Mastectomy - Protect Yourself From Breast Cancer With Knowledge!

Though uncommon, breast cancer remains one of the deadliest cancers for women. One of the key ways to reduce your risk of developing a form of this cancer is to proactively check your breasts regularly. There are many signs and symptoms that might indicate a breast lump that is worth knowing about - lumps that are unusually large and painful while elsewhere the lump itself persists with little change. If any of these signs or symptoms apply to you, see your local healthcare provider immediately for a professional checkup.

After a cancer has been detected, factors like its stage and the type of treatment an individual is willing to undergo become paramount to determining their overall quality of life and outlook. Unfortunately, because trends surrounding breast cancer create a culture that strongly encourages women to self-detect and self-treat it, which deprives them of the perspectives, resources, and informational support that they need, we today are forced to heed the perspective of a bourgeoning tumor trapped individually by each patient.

The image that emerges from this unseen assault is varied.
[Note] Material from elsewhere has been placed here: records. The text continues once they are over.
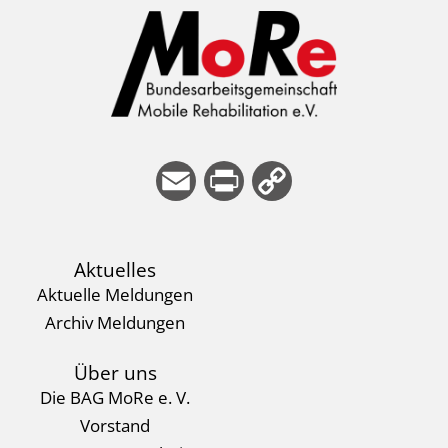
E
Pri
Co
m
nt
py
ail
Li
Aktuelles
nk
Aktuelle Meldungen
Archiv Meldungen
Über uns
Die BAG MoRe e. V.
Vorstand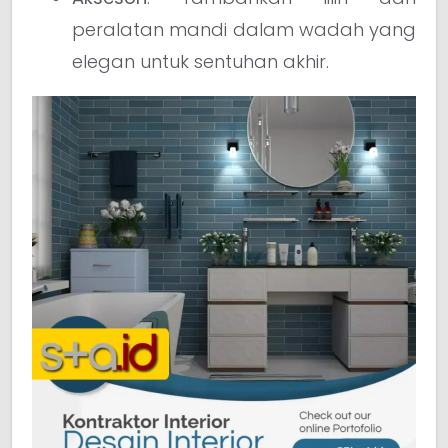
peralatan mandi dalam wadah yang
elegan untuk sentuhan akhir.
Babies grows up with visible cancer in their mothers' homes, to families who've lost a loved one to breast cancer within their last few years, families whose mothers plead to be treated secretly in most-condemned clinics, or mothers traveling across town and state lines for FST drink, one cry stifling mission attempting to cure their child's cancer. Such a landscape of dread must be unconducive to academic decision-making involving cancer; the odds of principled assessments and advanced interventions are increased in response to multiple, competing perspectives and limited information. Even when we do collate an array of supportive research and open our arms to patients' voices and desires, they wantingly overlook nuanced information that could alter their understanding, like the incidence of mastectomy scare therapy or harms associated with radiation therapy, overshadow an essential question: don't they have a right to present only facts from experts regarding breast cancer?